When the gameplay reveal for Animal Crossing: New Horizons aired at E3 2019, my co-workers and I were astounded. Everyone was chattering about Tom Nook’s new outfit or the crafting system, but my eyes were on the prize: the dirt paths.

While Nintendo developers talked about the crafting system, I murmured, “Wait, go back to the paths. Can we just dig those up with a shovel? We can just dig paths now? Why is nobody talking about the paths?!”

Pathing in Animal Crossing has been a horrific task of torture in every game, and while all fans are excited for the new systems that New Horizons may introduce, a lot of dedicated players are particularly excited for other tiny details that don’t get formally announced. They’re hidden away in blurry promotional images or 30-second trailers that just have a character running around, shaking fruit off of trees.

Let me explain the grueling awfulness that was placing paths. Starting in Animal Crossing: City Folk for the Wii, players were able to create paths by running in the same spot over and over again, since the game introduced grass wear. Paths became a hot design item — if you just ran all willy-nilly all over your town, the grass would wear down quickly, resulting in your town becoming an awful dirt pit. Players used paths to delineate where people should walk to get to certain landmarks, like the museum or different villager homes.

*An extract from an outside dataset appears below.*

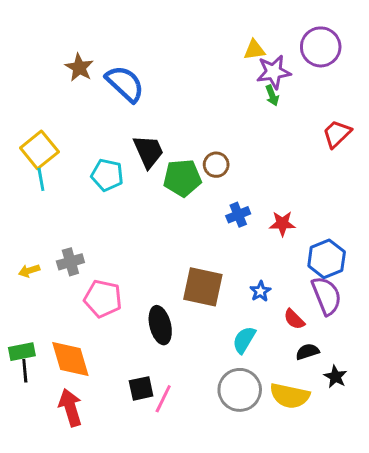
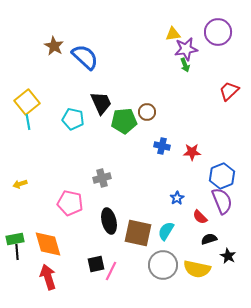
blue cross: (238, 215) -> (162, 146), turned 35
gray cross: (70, 262) -> (102, 178), moved
brown square: (203, 287) -> (138, 233), moved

Players would also use patterns to lay down unique paths. You could download a design of a repeating pink brick road and slap that down, but even doing that took forever. You’d have to open the menu, select the pattern from your screen, put it down, move along, and repeat the process. If you saved a different design — say, for a cute varsity jacket — over the path pattern, awful garbled varsity jackets would appear on the ground in place of the path. You had to keep that path pattern forever. Even more dedicated players would use patterns to create paths with edges, requiring 10 pattern slots to make properly. It was truly an awful time.

Animal Crossing: New Horizons apparently lets you add paths by using a shovel, and even appears to allow for stone paths, which is a wonderful upgrade.

That’s not all. There’s the addition of things like stairs over cliffsides, too. Animal Crossing: New Leaf allowed players to decorate their towns with “public works projects,” like a playground, a bench, or a lamppost, but this is something that has functional use in the town.

Animal Crossing town layouts presented are randomly generated, and some hardcore players will reset their game repeatedly upon starting. If you don’t like the layout because there isn’t a convenient slope to go up the cliff, then just reset the game until you get a good one! With stairs, players won’t have to worry too much about the layout.

Perhaps the funniest and least functional thing that players are getting excited over is Tom Nook’s little paw pads. All animals seem to have little pink “peets” on the bottom of their feet and … it’s cute. It’s good. It’s a great small detail that slathers your brain with dopamine as you coo at its cuteness.

While we’d love for there to be a Nintendo Direct focusing on Animal Crossing: New Horizons, it’s this drip feed of artwork, short videos, and promotional images that has been getting everyone pretty excited for the game anyway.

Animal Crossing: New Horizons launches for Nintendo Switch on March 20. An Animal Crossing-themed Switch will debut on March 13.